Source records START

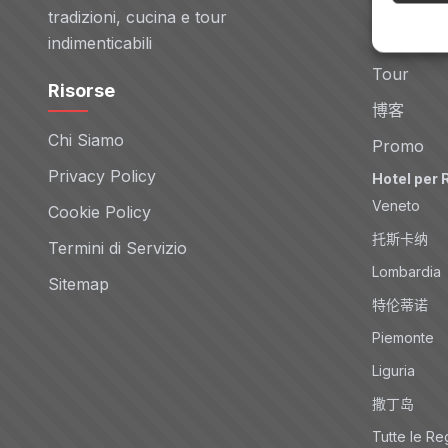
Voli
tradizioni, cucina e tour
Noleggio 
indimenticabili
Tour
Risorse
博客
Chi Siamo
Promo
Privacy Policy
Hotel per 
Veneto
Cookie Policy
托斯卡纳
Termini di Servizio
Lombardia
Sitemap
特伦蒂诺
Piemonte
Liguria
撒丁岛
Tutte le Re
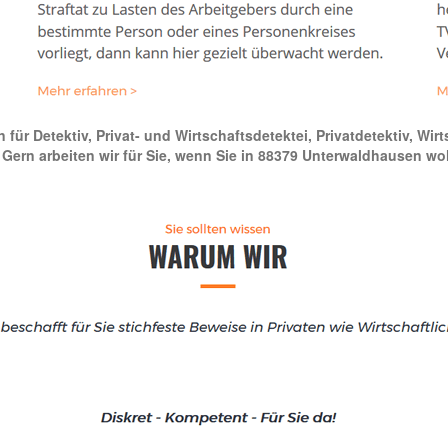
ür Detektiv, Privat- und Wirtschaftsdetektei, Privatdetektiv, Wi
g. Gern arbeiten wir für Sie, wenn Sie in 88379 Unterwaldhausen w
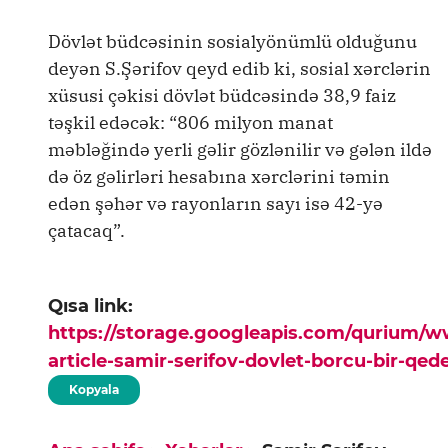
Dövlət büdcəsinin sosialyönümlü olduğunu
deyən S.Şərifov qeyd edib ki, sosial xərclərin
xüsusi çəkisi dövlət büdcəsində 38,9 faiz
təşkil edəcək: “806 milyon manat
məbləğində yerli gəlir gözlənilir və gələn ildə
də öz gəlirləri hesabına xərclərini təmin
edən şəhər və rayonların sayı isə 42-yə
çatacaq”.
Qısa link:
https://storage.googleapis.com/qurium/
article-samir-serifov-dovlet-borcu-bir-qed
Kopyala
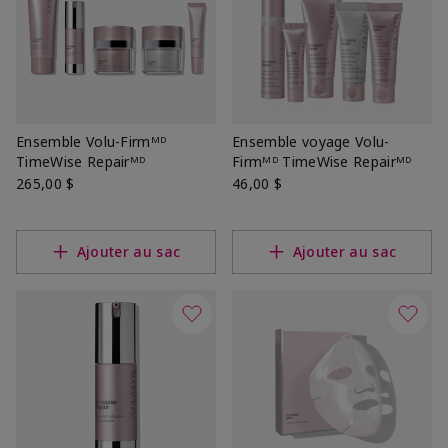
Ensemble Volu-Firmᴹᴰ
Ensemble voyage Volu-
TimeWise Repairᴹᴰ
Firmᴹᴰ TimeWise Repairᴹᴰ
265,00 $
46,00 $
Ajouter au sac
Ajouter au sac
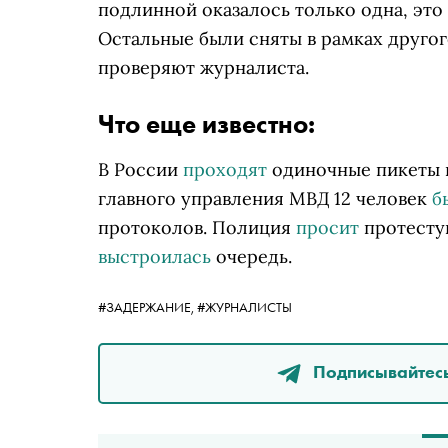
подлинной оказалось только одна, эт
Остальные были сняты в рамках другог
проверяют журналиста.
Что еще известно:
В России
проходят
одиночные пикеты в
главного управления МВД 12 человек
б
протоколов. Полиция
просит
протестую
выстроилась
очередь.
#ЗАДЕРЖАНИЕ,
#ЖУРНАЛИСТЫ
Подписывайтесь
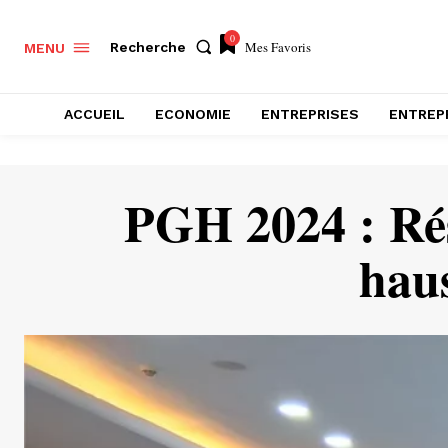
0
Mes Favoris
Recherche
MENU
ACCUEIL
ECONOMIE
ENTREPRISES
ENTREP
PGH 2024 : Rés
hau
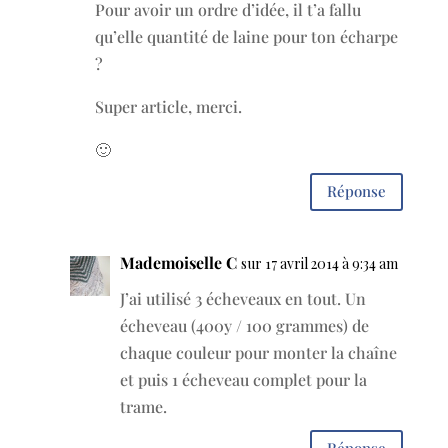
Pour avoir un ordre d’idée, il t’a fallu
qu’elle quantité de laine pour ton écharpe
?
Super article, merci.
🙂
Réponse
Mademoiselle C
sur 17 avril 2014 à 9:34 am
J’ai utilisé 3 écheveaux en tout. Un
écheveau (400y / 100 grammes) de
chaque couleur pour monter la chaîne
et puis 1 écheveau complet pour la
trame.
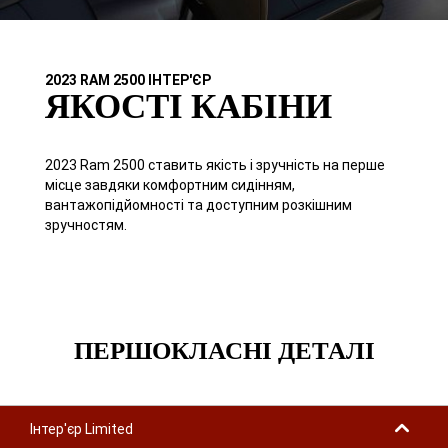
2023 RAM 2500 ІНТЕР'ЄР
ЯКОСТІ КАБІНИ
2023 Ram 2500 ставить якість і зручність на перше
місце завдяки комфортним сидінням,
вантажопідйомності та доступним розкішним
зручностям.
ПЕРШОКЛАСНІ ДЕТАЛІ
Інтер'єр Limited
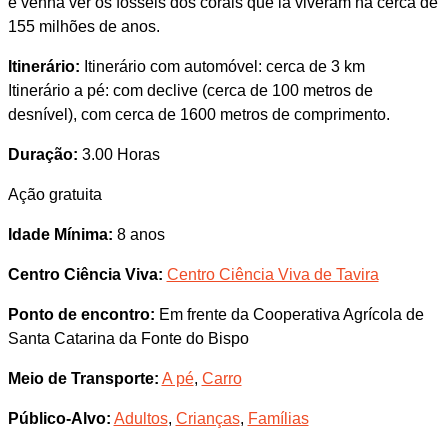
e venha ver os fósseis dos corais que lá viveram há cerca de
155 milhões de anos.
Itinerário:
Itinerário com automóvel: cerca de 3 km
Itinerário a pé: com declive (cerca de 100 metros de
desnível), com cerca de 1600 metros de comprimento.
Duração:
3.00 Horas
Ação gratuita
Idade Mínima:
8 anos
Centro Ciência Viva:
Centro Ciência Viva de Tavira
Ponto de encontro:
Em frente da Cooperativa Agrícola de
Santa Catarina da Fonte do Bispo
Meio de Transporte:
A pé
,
Carro
Público-Alvo:
Adultos
,
Crianças
,
Famílias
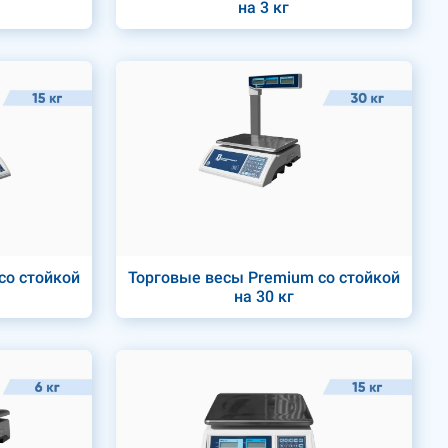
на 3 кг
со стойкой
Торговые весы Premium со стойкой
на 30 кг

Source records END

Directions
Say the number of lines above that include "Repairᴹᴰ", and only that.

Solution
2